Le eccezioni stanno nei due commi successivi. Il comma 3 tiene fuori gli atti e i documenti che per la loro natura o per specifiche esigenze processuali non possono essere acquisiti in copia informatica: corpi di reato, supporti fisici, originali che vanno prodotti in quanto tali. Il comma 4 tiene fuori gli atti che le parti e la persona offesa compiono personalmente, depositabili anche in forma non telematica.
C'è poi il regime transitorio, ed è la ragione per cui la PEC nel penale non è sparita. L'articolo 87 del D.lgs. 150/2022 scagliona l'obbligo per ufficio e per tipologia di atto, e l'articolo 87-bis lascia aperto il deposito via posta elettronica certificata in tutti i casi in cui il deposito può ancora avvenire con modalità non telematiche. È il canale di riserva di un passaggio non ancora completato.

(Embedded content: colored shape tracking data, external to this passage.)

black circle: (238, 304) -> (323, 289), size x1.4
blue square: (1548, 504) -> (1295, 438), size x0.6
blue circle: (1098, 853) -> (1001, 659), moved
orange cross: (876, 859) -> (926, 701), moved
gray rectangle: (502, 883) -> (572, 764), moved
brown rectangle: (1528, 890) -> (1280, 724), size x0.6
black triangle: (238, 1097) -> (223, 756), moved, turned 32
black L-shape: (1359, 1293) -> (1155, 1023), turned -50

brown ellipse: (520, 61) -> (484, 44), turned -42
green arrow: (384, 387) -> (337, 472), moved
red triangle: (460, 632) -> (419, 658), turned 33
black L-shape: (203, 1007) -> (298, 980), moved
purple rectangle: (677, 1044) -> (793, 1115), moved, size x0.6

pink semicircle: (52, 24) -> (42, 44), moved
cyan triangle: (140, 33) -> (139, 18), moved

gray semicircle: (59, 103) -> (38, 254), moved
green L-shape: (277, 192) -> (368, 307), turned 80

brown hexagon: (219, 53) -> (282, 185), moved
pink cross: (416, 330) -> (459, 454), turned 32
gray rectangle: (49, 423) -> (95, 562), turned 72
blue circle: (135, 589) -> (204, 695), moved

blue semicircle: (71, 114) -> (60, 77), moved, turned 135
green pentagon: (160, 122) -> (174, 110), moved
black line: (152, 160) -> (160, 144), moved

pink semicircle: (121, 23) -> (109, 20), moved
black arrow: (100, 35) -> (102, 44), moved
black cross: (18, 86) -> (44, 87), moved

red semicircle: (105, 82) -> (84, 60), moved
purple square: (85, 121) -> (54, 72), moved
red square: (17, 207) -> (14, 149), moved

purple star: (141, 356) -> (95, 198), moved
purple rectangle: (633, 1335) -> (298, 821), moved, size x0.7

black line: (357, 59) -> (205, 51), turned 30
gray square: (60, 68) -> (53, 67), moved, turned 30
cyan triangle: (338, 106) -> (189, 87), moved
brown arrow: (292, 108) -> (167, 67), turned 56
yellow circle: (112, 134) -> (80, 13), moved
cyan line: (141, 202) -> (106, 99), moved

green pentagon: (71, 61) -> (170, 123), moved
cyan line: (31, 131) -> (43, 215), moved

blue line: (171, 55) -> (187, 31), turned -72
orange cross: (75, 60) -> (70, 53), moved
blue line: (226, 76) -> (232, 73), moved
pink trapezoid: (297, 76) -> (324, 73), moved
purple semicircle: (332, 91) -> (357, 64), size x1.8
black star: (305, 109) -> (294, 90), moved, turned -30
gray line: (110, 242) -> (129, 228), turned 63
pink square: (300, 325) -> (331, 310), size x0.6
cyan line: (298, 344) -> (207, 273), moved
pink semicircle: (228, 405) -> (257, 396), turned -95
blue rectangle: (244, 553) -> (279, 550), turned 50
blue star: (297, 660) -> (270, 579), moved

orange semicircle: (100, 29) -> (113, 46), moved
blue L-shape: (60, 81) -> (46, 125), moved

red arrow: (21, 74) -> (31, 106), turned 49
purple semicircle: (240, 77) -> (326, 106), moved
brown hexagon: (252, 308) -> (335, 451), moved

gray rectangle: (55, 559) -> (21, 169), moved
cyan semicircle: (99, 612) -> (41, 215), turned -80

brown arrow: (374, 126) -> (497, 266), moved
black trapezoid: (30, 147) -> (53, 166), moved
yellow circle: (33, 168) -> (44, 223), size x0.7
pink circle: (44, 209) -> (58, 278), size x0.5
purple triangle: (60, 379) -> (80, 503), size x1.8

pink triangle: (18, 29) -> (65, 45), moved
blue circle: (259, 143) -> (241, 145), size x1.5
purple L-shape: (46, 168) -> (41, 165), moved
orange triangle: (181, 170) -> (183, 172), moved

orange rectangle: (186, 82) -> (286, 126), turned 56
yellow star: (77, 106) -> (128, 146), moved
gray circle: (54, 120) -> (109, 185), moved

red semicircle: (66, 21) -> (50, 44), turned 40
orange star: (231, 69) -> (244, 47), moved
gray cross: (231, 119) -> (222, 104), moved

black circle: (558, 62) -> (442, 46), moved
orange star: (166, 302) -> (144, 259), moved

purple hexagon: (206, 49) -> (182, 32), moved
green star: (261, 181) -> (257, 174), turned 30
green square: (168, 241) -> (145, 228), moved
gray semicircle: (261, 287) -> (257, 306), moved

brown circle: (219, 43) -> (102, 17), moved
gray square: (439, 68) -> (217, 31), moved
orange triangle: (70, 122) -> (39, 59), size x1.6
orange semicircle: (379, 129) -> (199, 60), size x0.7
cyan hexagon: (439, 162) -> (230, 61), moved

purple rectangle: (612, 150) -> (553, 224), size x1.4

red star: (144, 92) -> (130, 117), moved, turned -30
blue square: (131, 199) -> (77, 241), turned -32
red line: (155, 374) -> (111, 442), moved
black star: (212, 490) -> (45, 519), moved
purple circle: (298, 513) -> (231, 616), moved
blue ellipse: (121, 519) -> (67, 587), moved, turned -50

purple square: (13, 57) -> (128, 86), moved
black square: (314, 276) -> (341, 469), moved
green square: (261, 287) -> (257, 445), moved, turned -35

Nella pratica quotidiana del difensore il perimetro telematico copre soprattutto:
- la nomina del difensore di fiducia, le sostituzioni e le rinunce al mandato;
- denunce e querele, con le relative procure speciali;
- memorie, istanze, documenti e richieste di interrogatorio dopo l'avviso di conclusione delle indagini preliminari (articolo 415-bis, comma 3, c.p.p., con il termine di venti giorni);
- richieste di riti alternativi, liste testimoniali e memorie difensive, nelle fasi e presso gli uffici in cui il canale è attivo;
- gli atti di impugnazione, dove la copertura ha subito più rinvii che altrove.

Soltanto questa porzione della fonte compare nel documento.